Problem to work on: Show every line of the data that includes the word "Fallout".

Records:

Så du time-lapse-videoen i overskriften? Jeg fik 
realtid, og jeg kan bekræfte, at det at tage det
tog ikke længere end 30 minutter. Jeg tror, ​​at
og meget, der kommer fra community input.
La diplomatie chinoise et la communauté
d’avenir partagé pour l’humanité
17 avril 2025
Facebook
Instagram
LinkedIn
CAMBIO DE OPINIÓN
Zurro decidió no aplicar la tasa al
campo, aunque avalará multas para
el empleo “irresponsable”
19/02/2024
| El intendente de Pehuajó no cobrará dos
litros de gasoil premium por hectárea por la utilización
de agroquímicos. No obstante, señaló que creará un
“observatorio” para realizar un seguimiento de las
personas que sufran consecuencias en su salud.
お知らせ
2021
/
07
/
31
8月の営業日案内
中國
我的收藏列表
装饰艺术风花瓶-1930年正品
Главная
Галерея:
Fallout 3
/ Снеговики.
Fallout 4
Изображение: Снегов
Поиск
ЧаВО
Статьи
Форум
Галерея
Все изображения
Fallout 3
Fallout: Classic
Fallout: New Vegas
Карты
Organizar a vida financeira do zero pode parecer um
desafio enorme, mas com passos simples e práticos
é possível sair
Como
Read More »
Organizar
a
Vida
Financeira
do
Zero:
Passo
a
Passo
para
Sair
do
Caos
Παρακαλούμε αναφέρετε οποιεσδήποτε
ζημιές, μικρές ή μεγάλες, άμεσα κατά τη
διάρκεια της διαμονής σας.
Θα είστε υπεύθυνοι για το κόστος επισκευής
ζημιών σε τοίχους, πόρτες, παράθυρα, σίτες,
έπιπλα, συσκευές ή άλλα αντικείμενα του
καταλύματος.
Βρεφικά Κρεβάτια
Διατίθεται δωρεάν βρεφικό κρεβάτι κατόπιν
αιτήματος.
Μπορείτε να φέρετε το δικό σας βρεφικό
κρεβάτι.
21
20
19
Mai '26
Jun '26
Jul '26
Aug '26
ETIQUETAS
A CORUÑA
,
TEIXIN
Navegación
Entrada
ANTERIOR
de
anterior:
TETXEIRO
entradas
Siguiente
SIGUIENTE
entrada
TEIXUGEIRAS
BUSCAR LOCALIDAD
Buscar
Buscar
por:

Output of the exercise:
Fallout 3
Fallout 4
Fallout 3
Fallout: Classic
Fallout: New Vegas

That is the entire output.